Former DeepMind Scientist Argues AlphaGo Solved NP-Hard Problem in Disturbing Way
"A 10-layer neural network can only do 10 sequential steps of thinking, right? 10 steps of neural network, parallelized, distributed representation thinking is able to amortize and approximate to a very, very high fidelity a nearly intractable search problem. It actually makes me wonder if our understanding of problems like P NP or these very fundamental computational hardness problems are incomplete."
About this episode
In this technical deep dive, host Dwarkesh Patel interviews Eric Zhang, former VP of AI at 1X Technologies and ex-senior research scientist at Google DeepMind Robotics, who spent his recent sabbatical rebuilding AlphaGo from scratch. Zhang achieved AlphaGo-level performance for approximately $7,000 in compute costs—a dramatic reduction from DeepMind's original multi-million-dollar effort—using modern GPUs, LLM-assisted coding, and simplified architectures. The conversation provides an accessible explanation of how AlphaGo works, breaking down Monte Carlo Tree Search, policy and value networks, and the self-play training loop that enables the system to iteratively improve by distilling search into neural network forward passes. Zhang argues that AlphaGo represents a profound computational accomplishment: a 10-layer neural network somehow compresses what should be an intractable search problem, challenging traditional notions of computational complexity and suggesting NP-hard problems may be more tractable than theory predicts. He contrasts AlphaGo's elegant training approach—which provides improved action labels at every step via MCTS—with the far less efficient policy gradient methods used in LLM reinforcement learning, where models must randomly stumble upon correct answers before receiving any learning signal. Zhang also discusses his experience using Claude for automated research, finding it excellent for hyperparameter optimization and executing specific experiments but incapable of the lateral thinking required to abandon unproductive research directions. The episode concludes with broader reflections on AI research methodology, the validity of the 'bitter lesson' that compute matters more than algorithmic tricks, and what Go as a research environment might teach us about automating scientific discovery itself.
Key takeaways
- Zhang replicated AlphaGo-level Go bot performance for approximately $7,000 in compute costs using modern GPUs and LLM-assisted coding, down from DeepMind's estimated millions in the original 2016-2017 effort.

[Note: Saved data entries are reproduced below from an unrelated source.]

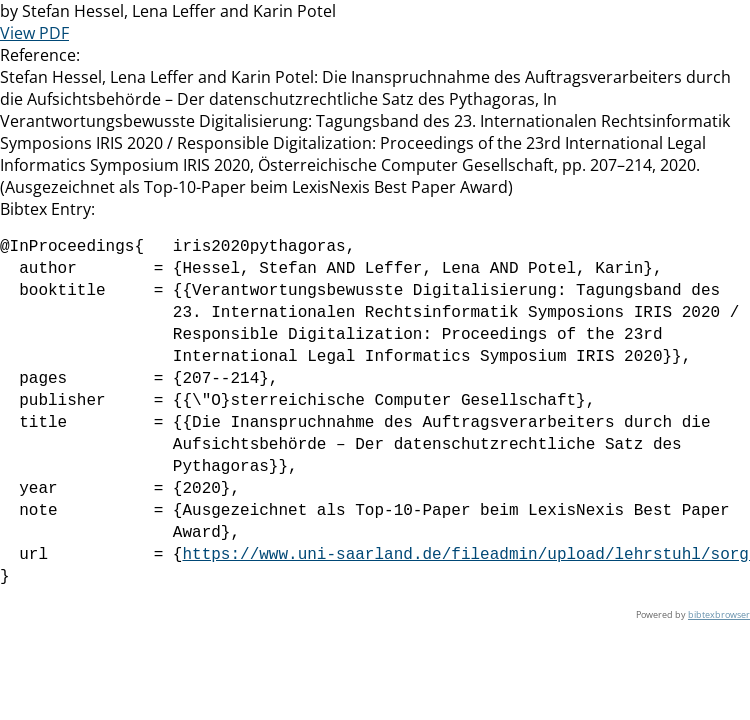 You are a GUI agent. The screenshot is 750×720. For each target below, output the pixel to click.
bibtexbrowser (719, 614)
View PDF (34, 33) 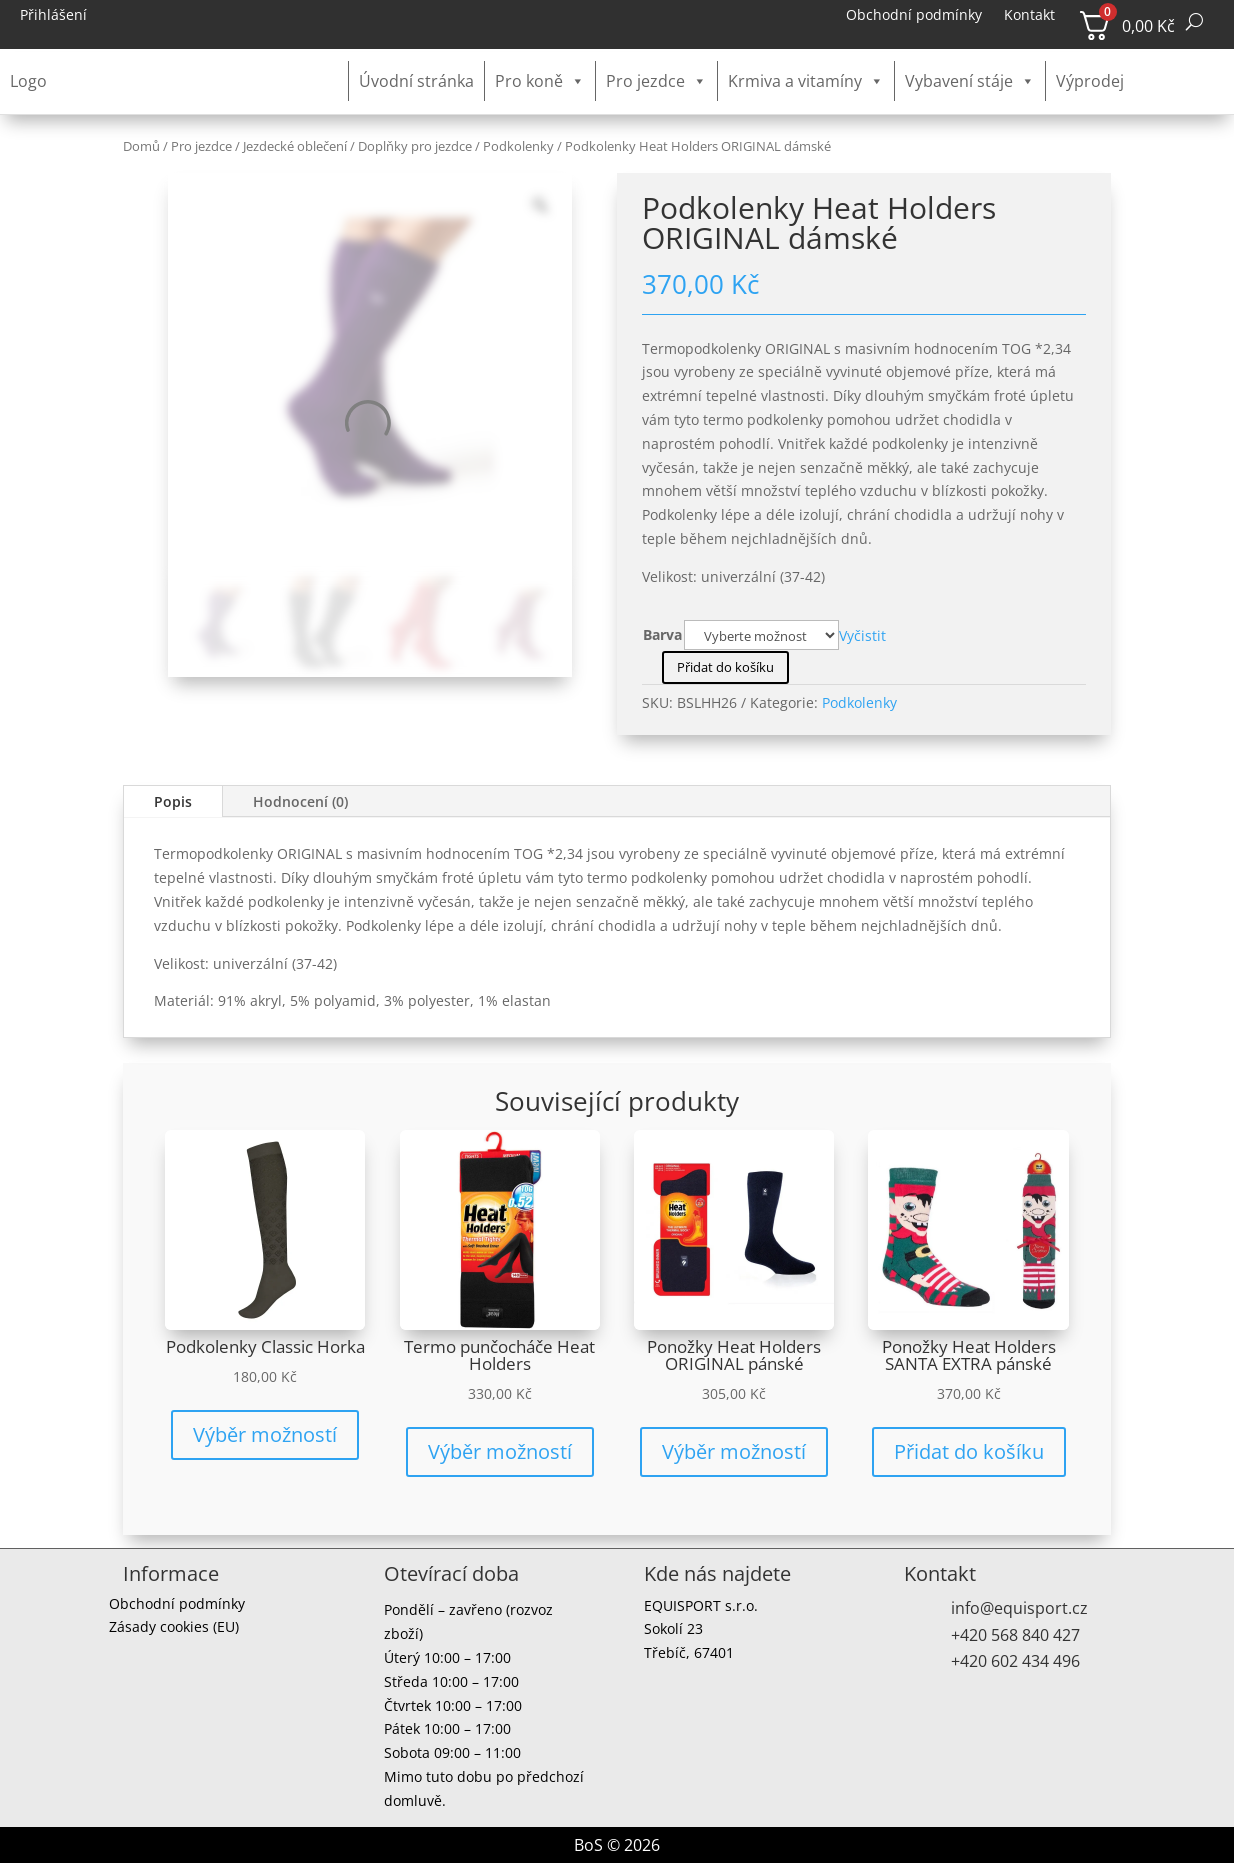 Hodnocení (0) (300, 801)
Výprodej (1090, 81)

- Zhang argues AlphaGo demonstrated that 10-layer neural networks can compress intractable search problems, challenging traditional computational complexity theory and suggesting NP-hard problems may yield to small amounts of compute when they exhibit macroscopic structure.
- Monte Carlo Tree Search in AlphaGo provides improved action labels at every game state through forward search, enabling stable supervised learning, whereas LLM policy gradient methods suffer from sparse reward signals requiring random exploration to stumble upon correct answers.
- Modern architectural choices like Transformers versus ResNets matter less for Go AI than previously thought, validating aspects of the bitter lesson, though proper initialization against strong existing models remains critical for sample efficiency.
- Claude 4.6 and 4.7 excel at hyperparameter optimization and executing specific experiments but cannot perform lateral thinking to abandon unproductive research tracks or identify fundamental bugs versus bad ideas, representing a key bottleneck in automated AI research.
- Many algorithmic tricks developed for Go AI like Katago's auxiliary supervision objectives are now obsolete with modern hardware, suggesting compute multipliers from clever algorithms may be transitory and non-stacking as hardware improves.
- AlphaGo's training fundamentally differs from model-free RL by relabeling every action with MCTS-improved targets rather than solving credit assignment across full trajectories, maintaining low-variance learning signals throughout training.